Start of INFORMATION SHOWN
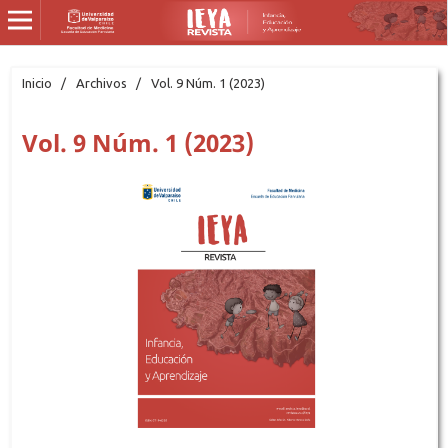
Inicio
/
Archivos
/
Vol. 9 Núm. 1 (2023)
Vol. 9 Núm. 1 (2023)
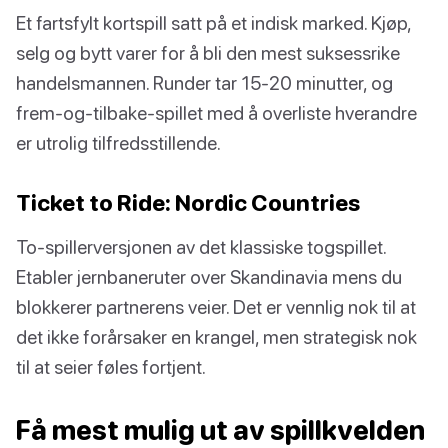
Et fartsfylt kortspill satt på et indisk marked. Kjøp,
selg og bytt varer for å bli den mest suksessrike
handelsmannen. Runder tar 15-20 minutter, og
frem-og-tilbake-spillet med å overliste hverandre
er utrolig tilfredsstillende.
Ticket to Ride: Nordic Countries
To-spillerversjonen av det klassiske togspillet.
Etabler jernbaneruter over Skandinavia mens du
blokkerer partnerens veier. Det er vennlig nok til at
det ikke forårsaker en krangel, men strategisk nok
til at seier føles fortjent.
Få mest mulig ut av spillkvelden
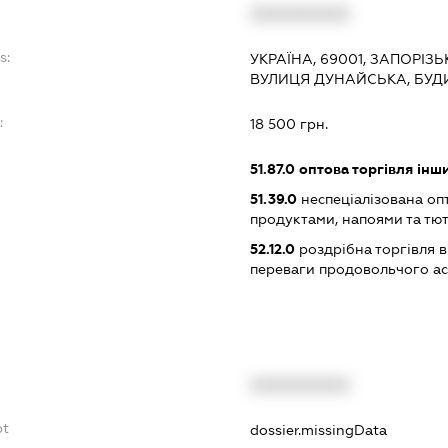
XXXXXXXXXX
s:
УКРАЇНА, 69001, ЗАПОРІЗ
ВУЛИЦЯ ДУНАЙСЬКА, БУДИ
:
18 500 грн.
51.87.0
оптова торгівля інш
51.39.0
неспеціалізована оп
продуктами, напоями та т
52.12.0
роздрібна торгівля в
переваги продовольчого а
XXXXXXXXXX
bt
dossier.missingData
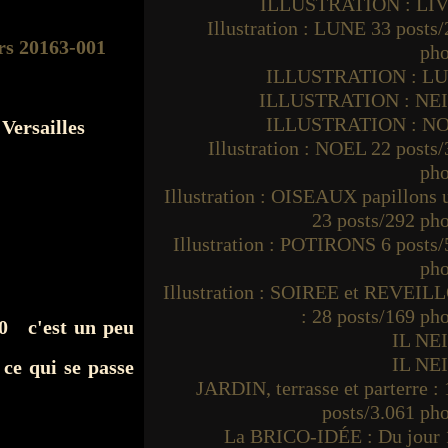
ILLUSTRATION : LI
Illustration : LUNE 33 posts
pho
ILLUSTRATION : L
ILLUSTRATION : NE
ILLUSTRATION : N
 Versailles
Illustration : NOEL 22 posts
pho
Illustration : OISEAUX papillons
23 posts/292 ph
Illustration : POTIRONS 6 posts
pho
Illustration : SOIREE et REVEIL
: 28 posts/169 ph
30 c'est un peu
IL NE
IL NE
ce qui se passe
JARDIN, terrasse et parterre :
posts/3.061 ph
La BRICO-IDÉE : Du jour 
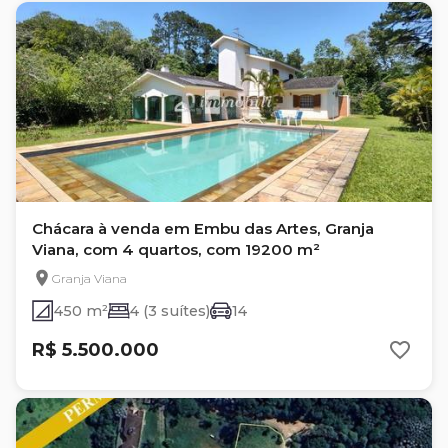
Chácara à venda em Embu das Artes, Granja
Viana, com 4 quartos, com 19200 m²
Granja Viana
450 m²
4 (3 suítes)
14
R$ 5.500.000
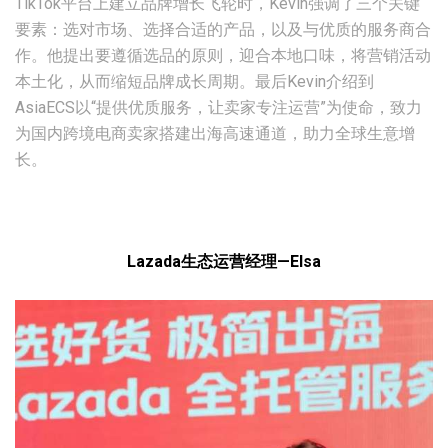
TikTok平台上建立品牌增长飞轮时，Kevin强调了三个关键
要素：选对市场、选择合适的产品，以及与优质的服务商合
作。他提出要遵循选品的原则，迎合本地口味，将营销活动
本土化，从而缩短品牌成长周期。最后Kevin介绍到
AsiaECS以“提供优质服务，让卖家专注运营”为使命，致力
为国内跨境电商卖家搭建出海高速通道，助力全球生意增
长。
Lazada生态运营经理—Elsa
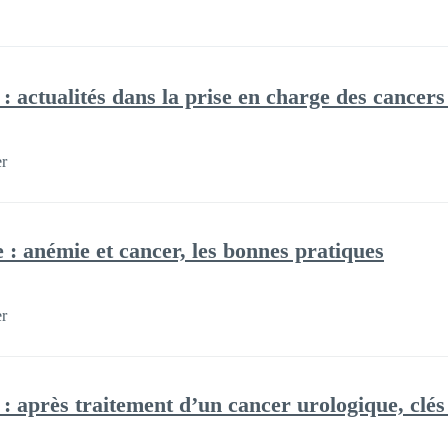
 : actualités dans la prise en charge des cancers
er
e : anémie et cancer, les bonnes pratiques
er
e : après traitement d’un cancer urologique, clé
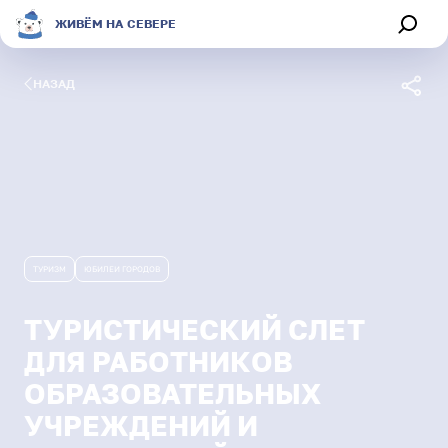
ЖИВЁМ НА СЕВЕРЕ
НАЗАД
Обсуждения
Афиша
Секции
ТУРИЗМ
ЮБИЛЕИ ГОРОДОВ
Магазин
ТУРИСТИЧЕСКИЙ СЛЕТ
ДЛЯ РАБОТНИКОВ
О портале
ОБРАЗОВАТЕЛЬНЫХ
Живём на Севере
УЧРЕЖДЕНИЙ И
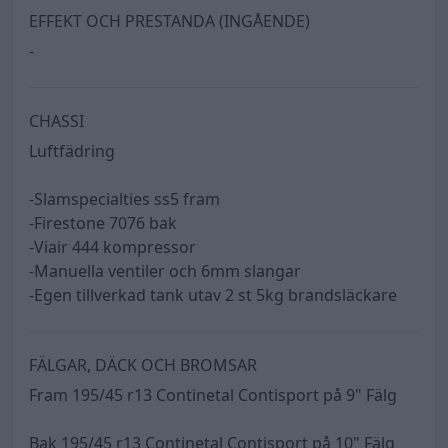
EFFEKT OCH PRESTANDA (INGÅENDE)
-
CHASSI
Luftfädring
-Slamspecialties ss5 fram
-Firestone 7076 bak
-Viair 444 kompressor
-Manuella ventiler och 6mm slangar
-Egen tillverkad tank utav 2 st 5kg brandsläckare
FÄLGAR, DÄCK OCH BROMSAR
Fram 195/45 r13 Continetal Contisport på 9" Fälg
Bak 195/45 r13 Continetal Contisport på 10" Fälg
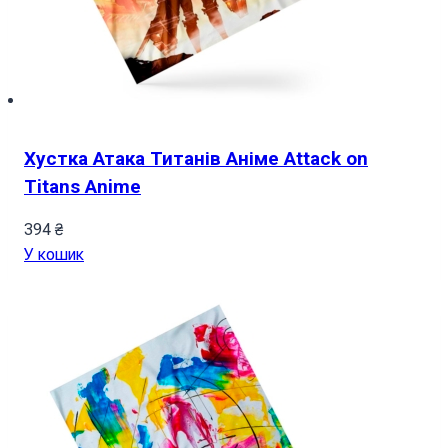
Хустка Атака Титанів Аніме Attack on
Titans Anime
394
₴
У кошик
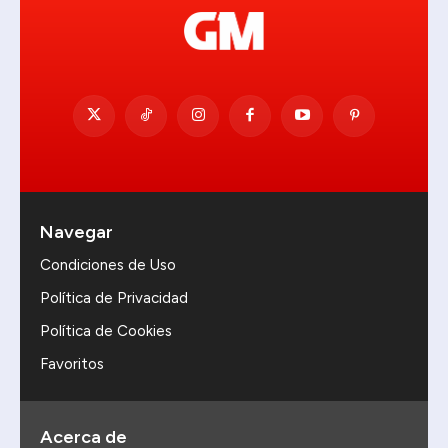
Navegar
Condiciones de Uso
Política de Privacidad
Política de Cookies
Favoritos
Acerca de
End of INFORMATION SHOWN
Start of INFORMATION SHOWN
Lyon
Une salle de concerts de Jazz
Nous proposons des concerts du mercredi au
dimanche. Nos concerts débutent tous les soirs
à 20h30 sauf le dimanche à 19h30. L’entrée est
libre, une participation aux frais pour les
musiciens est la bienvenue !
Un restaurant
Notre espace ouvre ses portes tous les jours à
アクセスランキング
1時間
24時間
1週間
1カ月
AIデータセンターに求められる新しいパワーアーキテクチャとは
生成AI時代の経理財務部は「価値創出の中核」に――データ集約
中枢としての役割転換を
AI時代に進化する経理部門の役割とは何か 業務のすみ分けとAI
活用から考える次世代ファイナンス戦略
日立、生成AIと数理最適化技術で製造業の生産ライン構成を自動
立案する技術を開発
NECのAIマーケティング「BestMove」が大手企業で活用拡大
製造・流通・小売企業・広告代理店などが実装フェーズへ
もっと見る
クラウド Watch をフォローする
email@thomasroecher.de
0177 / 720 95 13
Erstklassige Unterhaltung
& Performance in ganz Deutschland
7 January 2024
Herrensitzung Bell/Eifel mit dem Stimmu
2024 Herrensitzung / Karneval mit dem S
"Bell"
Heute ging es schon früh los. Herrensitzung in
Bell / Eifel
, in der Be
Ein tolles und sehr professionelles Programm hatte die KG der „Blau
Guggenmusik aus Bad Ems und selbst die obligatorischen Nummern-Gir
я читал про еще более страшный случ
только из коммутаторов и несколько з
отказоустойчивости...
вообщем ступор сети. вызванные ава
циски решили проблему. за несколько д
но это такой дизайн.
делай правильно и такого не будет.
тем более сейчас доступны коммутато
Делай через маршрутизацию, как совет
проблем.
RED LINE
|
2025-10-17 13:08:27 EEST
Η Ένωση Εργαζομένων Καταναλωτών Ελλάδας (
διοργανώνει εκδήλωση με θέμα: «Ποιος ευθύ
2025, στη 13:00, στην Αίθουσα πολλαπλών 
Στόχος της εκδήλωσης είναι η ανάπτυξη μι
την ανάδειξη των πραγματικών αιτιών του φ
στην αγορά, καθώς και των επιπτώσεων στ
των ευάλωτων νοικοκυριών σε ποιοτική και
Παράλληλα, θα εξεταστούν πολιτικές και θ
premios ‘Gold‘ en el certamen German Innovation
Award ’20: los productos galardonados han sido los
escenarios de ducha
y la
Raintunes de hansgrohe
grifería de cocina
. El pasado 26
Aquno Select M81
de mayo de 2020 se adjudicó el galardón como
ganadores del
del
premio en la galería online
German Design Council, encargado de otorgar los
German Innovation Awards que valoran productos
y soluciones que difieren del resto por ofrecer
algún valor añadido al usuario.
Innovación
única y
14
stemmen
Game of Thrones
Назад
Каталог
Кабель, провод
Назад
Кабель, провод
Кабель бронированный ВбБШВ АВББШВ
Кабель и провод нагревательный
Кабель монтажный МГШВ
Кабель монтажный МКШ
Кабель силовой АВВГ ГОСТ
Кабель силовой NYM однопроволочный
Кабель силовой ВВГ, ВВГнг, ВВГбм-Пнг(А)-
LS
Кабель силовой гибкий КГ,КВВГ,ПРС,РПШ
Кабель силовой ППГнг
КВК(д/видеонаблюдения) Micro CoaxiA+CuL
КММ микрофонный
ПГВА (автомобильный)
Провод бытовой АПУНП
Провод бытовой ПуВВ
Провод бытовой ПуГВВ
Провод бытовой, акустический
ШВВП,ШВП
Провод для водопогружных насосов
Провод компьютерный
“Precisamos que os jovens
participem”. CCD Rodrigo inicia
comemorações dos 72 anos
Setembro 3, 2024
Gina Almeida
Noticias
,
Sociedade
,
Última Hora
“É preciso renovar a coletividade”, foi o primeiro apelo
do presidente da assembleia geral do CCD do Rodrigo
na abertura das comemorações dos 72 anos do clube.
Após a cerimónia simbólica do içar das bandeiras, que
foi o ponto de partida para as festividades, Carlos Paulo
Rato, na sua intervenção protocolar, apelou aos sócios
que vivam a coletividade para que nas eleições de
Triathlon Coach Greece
End of INFORMATION SHOWN
WORK REQUEST:
Only the lines above starting with the one with "Ein tolles und" and going through the one with "КВК(д/видеонаблюдения) Micro CoaxiA+CuL" are to be copied, word for word and with both ends kept.

ANSWER BELOW:
Ein tolles und sehr professionelles Programm hatte die KG der „Blau
Guggenmusik aus Bad Ems und selbst die obligatorischen Nummern-Gir
я читал про еще более страшный случ
только из коммутаторов и несколько з
отказоустойчивости...
вообщем ступор сети. вызванные ава
циски решили проблему. за несколько д
но это такой дизайн.
делай правильно и такого не будет.
тем более сейчас доступны коммутато
Делай через маршрутизацию, как совет
проблем.
RED LINE
|
2025-10-17 13:08:27 EEST
Η Ένωση Εργαζομένων Καταναλωτών Ελλάδας (
διοργανώνει εκδήλωση με θέμα: «Ποιος ευθύ
2025, στη 13:00, στην Αίθουσα πολλαπλών 
Στόχος της εκδήλωσης είναι η ανάπτυξη μι
την ανάδειξη των πραγματικών αιτιών του φ
στην αγορά, καθώς και των επιπτώσεων στ
των ευάλωτων νοικοκυριών σε ποιοτική και
Παράλληλα, θα εξεταστούν πολιτικές και θ
premios ‘Gold‘ en el certamen German Innovation
Award ’20: los productos galardonados han sido los
escenarios de ducha
y la
Raintunes de hansgrohe
grifería de cocina
. El pasado 26
Aquno Select M81
de mayo de 2020 se adjudicó el galardón como
ganadores del
del
premio en la galería online
German Design Council, encargado de otorgar los
German Innovation Awards que valoran productos
y soluciones que difieren del resto por ofrecer
algún valor añadido al usuario.
Innovación
única y
14
stemmen
Game of Thrones
Назад
Каталог
Кабель, провод
Назад
Кабель, провод
Кабель бронированный ВбБШВ АВББШВ
Кабель и провод нагревательный
Кабель монтажный МГШВ
Кабель монтажный МКШ
Кабель силовой АВВГ ГОСТ
Кабель силовой NYM однопроволочный
Кабель силовой ВВГ, ВВГнг, ВВГбм-Пнг(А)-
LS
Кабель силовой гибкий КГ,КВВГ,ПРС,РПШ
Кабель силовой ППГнг
КВК(д/видеонаблюдения) Micro CoaxiA+CuL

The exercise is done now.